Schmidt backpedals from Murtha slur

Four days after she nearly caused a brawl on the House floor, a freshman Republican lawmaker said Tuesday she never meant to personally attack a Democratic colleague, who is a decorated former Marine, or suggest he was a coward.

In her first public comments since the controversy exploded, Rep. Jean Schmidt of Ohio said her criticism was aimed at a Democratic proposal to withdraw U.S. troops from Iraq and was not directed personally at its sponsor, Rep. John Murtha of Pennsylvania.
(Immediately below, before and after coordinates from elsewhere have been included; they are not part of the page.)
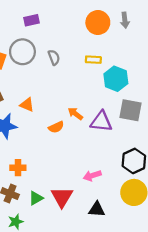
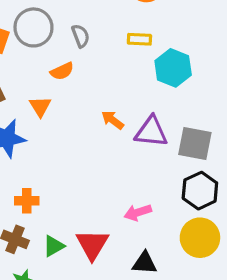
orange triangle: (27, 105) -> (40, 107), turned 35
gray square: (130, 110) -> (195, 144), moved
orange semicircle: (56, 127) -> (62, 71), moved

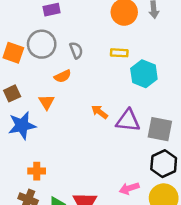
pink arrow: (138, 212) -> (129, 188), moved

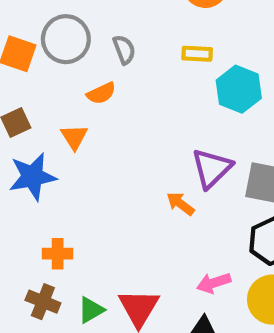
orange arrow: (100, 112) -> (180, 204), moved
purple triangle: (128, 121) -> (212, 168), turned -50

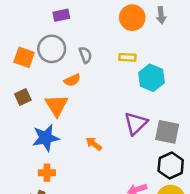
orange triangle: (74, 137) -> (57, 105), size x1.5
blue star: (33, 177) -> (46, 138), moved
orange arrow: (180, 204) -> (94, 144), moved

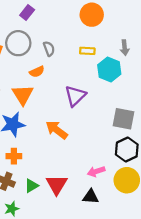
purple rectangle: (61, 15) -> (27, 12), turned -40
gray arrow: (161, 15) -> (125, 48), moved
purple triangle: (136, 123) -> (75, 96), moved
orange arrow: (94, 144) -> (57, 130), size x1.5

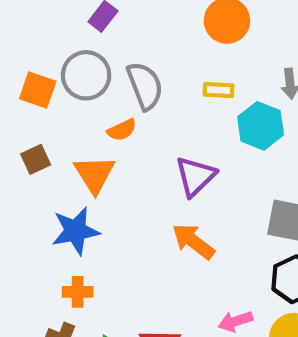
gray semicircle: (49, 49) -> (145, 86), size x1.6
orange arrow: (57, 130) -> (193, 241), moved

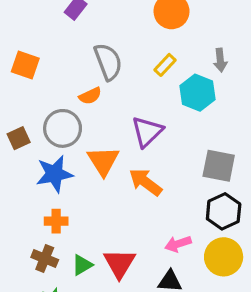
gray circle: (86, 75) -> (63, 128), moved
yellow rectangle: (219, 90) -> (165, 65), turned -50
brown square: (36, 159) -> (19, 138), moved
orange triangle: (94, 174) -> (103, 161), moved

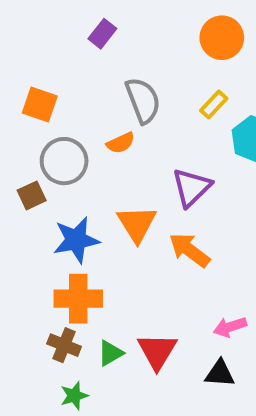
gray circle: (63, 128) -> (64, 161), moved
orange cross: (56, 221) -> (78, 299), size x1.6

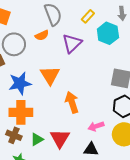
purple triangle: (191, 187) -> (72, 43), moved
orange arrow: (189, 250) -> (72, 102), moved, turned 35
Murtha, a decorated veteran of the Korean and Vietnam wars, is among the lawmakers who have said it is time to bring American troops home.

“I will be eternally grateful for what he did to secure our freedom,” Schmidt said of Murtha. “But having said that, I do not agree with his policy.”

Schmidt touched off an angry burst of name-calling and finger-pointing on the House floor last Friday after she made remarks that many interpreted as a direct attack on Murtha.

In her speech, Schmidt said she had gotten a call from a Marine Corps colonel in Ohio who had asked her to tell Congress to “stay the course” in Iraq.

“He also asked me to send Congressman Murtha a message, that cowards cut and run, Marines never do,” Schmidt said.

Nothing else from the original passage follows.